Story detection identifies and describes groups of related documents (= stories) from digital content streams. webLyzard extracts a rich set of metadata for each story identified, including the origin of the story in terms of publication time and author, its impact on the public debate, the temporal distribution of related publications, and the best keywords to summarize the story’s content.
The results are shown as an interactive Story Graph together with a list of top stories – each including a headline with the keywords and size of the cluster, a characteristic lead article, and a list of related documents. A short video tutorial shows how the Story Graph and other visual tools of the InVID project have been integrated into webLyzard’s visual analytics dashboard (see below for a summary of interactive graph features).
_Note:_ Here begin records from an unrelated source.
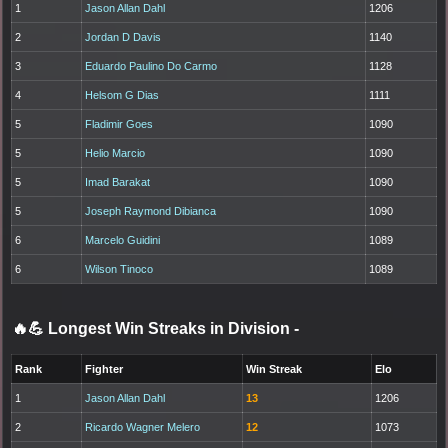
1
Jason Allan Dahl
1206
2
Jordan D Davis
1140
3
Eduardo Paulino Do Carmo
1128
4
Helsom G Dias
1111
5
Fladimir Goes
1090
5
Helio Marcio
1090
5
Imad Barakat
1090
5
Joseph Raymond Dibianca
1090
6
Marcelo Guidini
1089
6
Wilson Tinoco
1089
🔥💪 Longest Win Streaks in Division
-
Rank
Fighter
Win Streak
Elo
1
Jason Allan Dahl
13
1206
2
Ricardo Wagner Melero
12
1073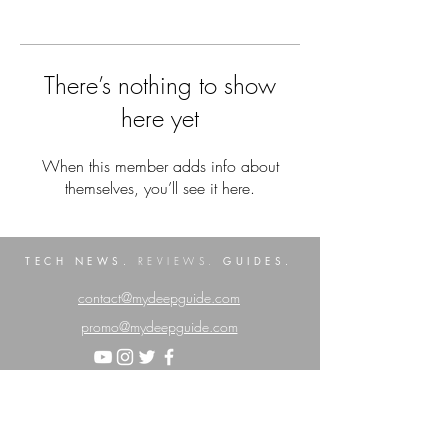
There’s nothing to show
here yet
When this member adds info about
themselves, you’ll see it here.
TECH NEWS.
GUIDES.
REVIEWS.
contact@mydeepguide.com
promo@mydeepguide.com
Privacy Policy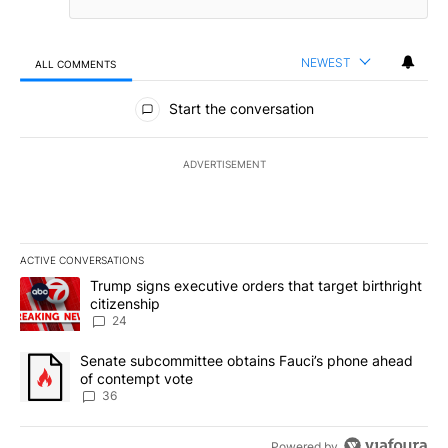
NEWEST
ALL COMMENTS
All Comments
Start the conversation
ADVERTISEMENT
ACTIVE CONVERSATIONS
The following is a list of the most commented articles in the last 7
A trending article titled "Trump signs executive orders that targe
Trump signs executive orders that target birthright
citizenship
24
A trending article titled "Senate subcommittee obtains Fauci’s 
Senate subcommittee obtains Fauci’s phone ahead
of contempt vote
36
Powered by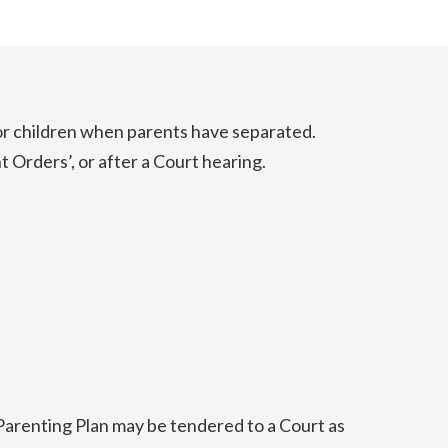
or children when parents have separated.
Orders’, or after a Court hearing.
Parenting Plan may be tendered to a Court as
Clustering Digital Content Streams
The story detection component builds on highly scalable methods to cluster documents in real time, across multiple content sources and languages (English, French, German and Spanish). The methods are robust vis-à-vis noisy data (e.g. user postings from social media platforms, or results from speech-to-text conversion) and produce high-quality results even when applied to documents of very different structure and length. Three keywords per cluster serve as a label to describe its contents.
- Tooltips shown when hovering individual stories indicate their duration, the number of documents that belong to a particular story, and the associated keywords. A synchronization mechanism automatically highlights the corresponding story in the Story View as well. On click, users can use the tooltip to either focus on this particular story, or to exclude its content from the query.
- Labels can be deactivated via the settings icon in the upper right corner, which also provides other graph rendering options including the underlying metric (document count vs. weight) and methods to stack (silhouette, expand, zero, wiggle) and sort (default, inside-out, reverse) the stories.
- Clicking on the title or snippet of an article activates its full-text view.
- Clicking on the name of the source opens a separate window with the original article or posting.
- The play button selects the video to be displayed in the upper right corner.
- The number of articles in the grey headline triggers a search for those articles, while the arrow down expands the list of shown articles.
Officially launched with release 2018-12 (Queensland Lizard) and developed in collaboration with MODUL Technology as part of the InVID Horizon 2020 Project.